Lo peor del caso es que decide no morir de pie. Este gobierno no será el sargento Cabral que entregó con honor su vida. No. Este gobierno muere como mueren los que no tienen convicciones. Concediendo todo aquello que criticó en su cruzada contra la gestión anterior. Y no me refiero al profundizado índice de pobreza. Como tampoco al incumplido pago de Impuesto a las Ganancias. Tampoco al prometido aumento de las jubilaciones ni a la lluvia de inversiones. No. Me refiero a sus principios fundantes. Los de su concepción elitista y defensor de los privilegios que le da la libertad de mercado.

Implementó, pero muy tarde, el control de capitales, las ínfimas retenciones al sector exportador, los precios cuidados, el CEPO al cambio, el giro al exterior de los beneficios empresarios, el DEFAULT a los bonos que él mismo había creado. Además ahora acepta imprimir dinero para pagar bonos. Abrazando desesperadamente, pero sin convicción, y demasiado tarde, las políticas que levantaran los gobiernos populistas. Solo le falta elogiar al denostado choripan, o que considere al pueblo venezolano soberano para resolver sus conflictos internos. Así se despiden estos personeros que solo ven su propio ombligo. Como aquel muñeco de torta que pregonaba que no los iba a defraudar y no se presentó al balotage. O como ese otro que se fue en helicoptero dejando un tendal de 39 muertes. Y como aun faltan varios días para el 27 de octubre, debemos estar atentos a ver si no están cargando nuevamente combustible en el helicóptero. Por las dudas la gobernadora Vidal apuró, después de cuatro años de demoras, los nombramientos de 42 funcionarios, entre fiscales y jueces para ver si puede hacer una retirada elegante.

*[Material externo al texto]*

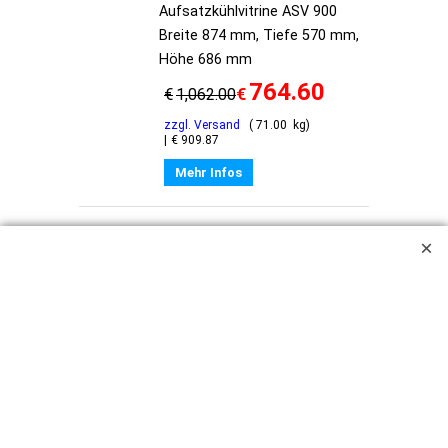
Aufsatzkühlvitrine ASV 900
Breite 874 mm, Tiefe 570 mm,
Höhe 686 mm
764.60
€
€
1,062.00
zzgl. Versand
71.00
kg
€
909.87
Mehr Infos
Tischkühlvitrine SC
100 CHR I 9160101
Tischkühlvitrine SC 100 CHR
Breite 470 mm, Tiefe 470 mm,
Höhe 870 mm
862.60
€
€
1,198.00
zzgl. Versand
54.00
kg
€
1,026.49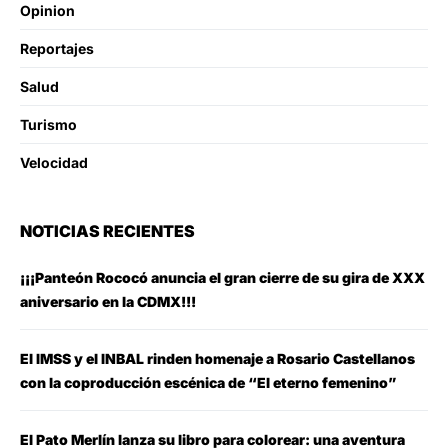
Opinion
Reportajes
Salud
Turismo
Velocidad
NOTICIAS RECIENTES
¡¡¡Panteón Rococó anuncia el gran cierre de su gira de XXX
aniversario en la CDMX!!!
El IMSS y el INBAL rinden homenaje a Rosario Castellanos
con la coproducción escénica de “El eterno femenino”
El Pato Merlín lanza su libro para colorear: una aventura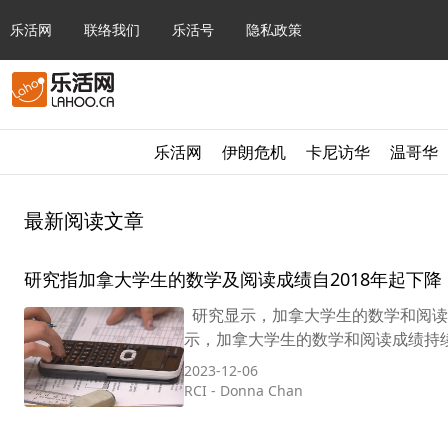
乐活网
联络我们
乐活号
隐私政策
乐活网
伊朗危机
卡尼访华
温哥华
最新阅读文章
研究指加拿大学生的数学及阅读成绩自2018年起下降
研究显示，加拿大学生的数学和阅读成绩
示，加拿大学生的数学和阅读成绩持续
2023-12-06
RCI
-
Donna Chan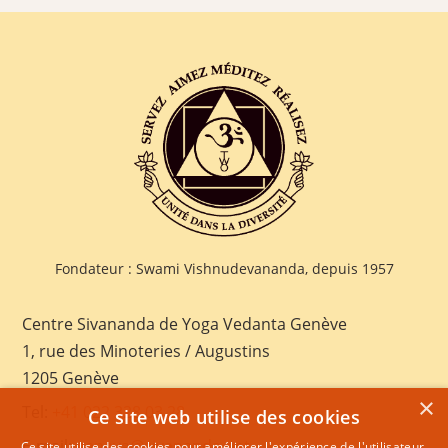
Fondateur : Swami Vishnudevananda, depuis 1957
Centre Sivananda de Yoga Vedanta Genève
1, rue des Minoteries / Augustins
1205 Genève
×
Tel:
+41 022 328 03 28
Ce site web utilise des cookies
E-mail:
geneva@sivananda.net
Ce site utilise des cookies pour améliorer l'expérience de l'utilisateur.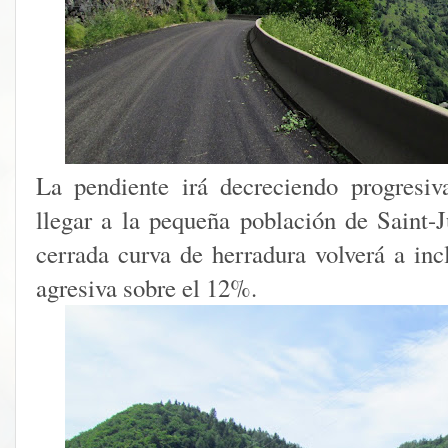
La pendiente irá decreciendo progresi
llegar a la pequeña población de Saint-
cerrada curva de herradura volverá a inc
agresiva sobre el 12%.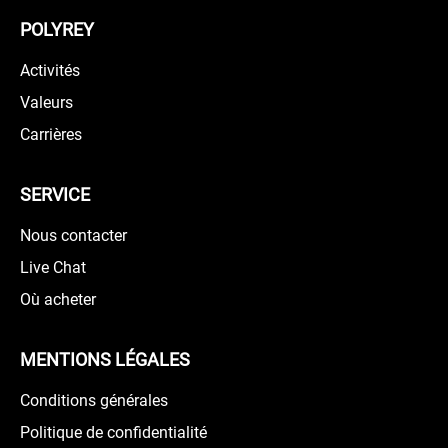
POLYREY
Activités
Valeurs
Carrières
SERVICE
Nous contacter
Live Chat
Où acheter
MENTIONS LÉGALES
Conditions générales
Politique de confidentialité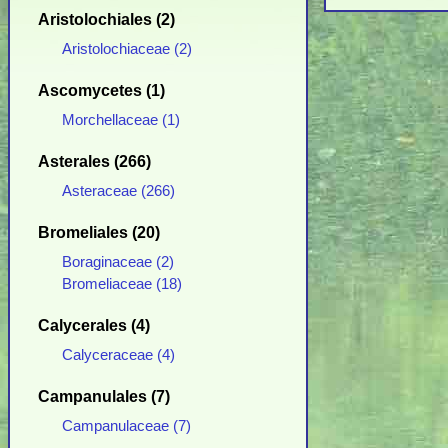
Aristolochiales (2)
Aristolochiaceae (2)
Ascomycetes (1)
Morchellaceae (1)
Asterales (266)
Asteraceae (266)
Bromeliales (20)
Boraginaceae (2)
Bromeliaceae (18)
Calycerales (4)
Calyceraceae (4)
Campanulales (7)
Campanulaceae (7)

Más allá de estas grotescas escenas del bajo fondo financiero, de esa falsa premisa de derramar migajas de la fiesta neoliberal, sigo preguntando qué sucederá con esas memorias frágiles de ciertos sectores de nuestra comunidad. Qué aristas de la comunicación deberá asistir con más cuidado el próximo gobierno. Además deberá ser más cuidadoso para que no se les filtre ninguna ratita de esas que a veces, en sus ingenuos armados de estructuras, se les filtran. Deberán estar muy atentos. No pueden cometer los mismos errores. En el aire se respira un cierto olor a panqueques. Pero también tengan en cuenta que no hay mucho margen para la prudencia. Los sectores que hoy ocupan la calle tienen hambre. Pero hambre viejo. No es de ayer. Ese hambre viene de mucho tiempo atrás. El nuevo gobierno deberá soportar la presión por un lado de los excluidos de la vida, y por el otro, la presión de los acumuladores de privilegios.

La gente deberá definir de qué lado estará en el momento de comenzar a restañar la grieta.

Nos esperan cuatro años muy difíciles. Pero si en algún momento decidieran cambiar de proyecto, espero que la memoria no les juegue a favor de los Domingo Cavallo, a favor de los Marcos Peña ni de los Nicolás Caputo.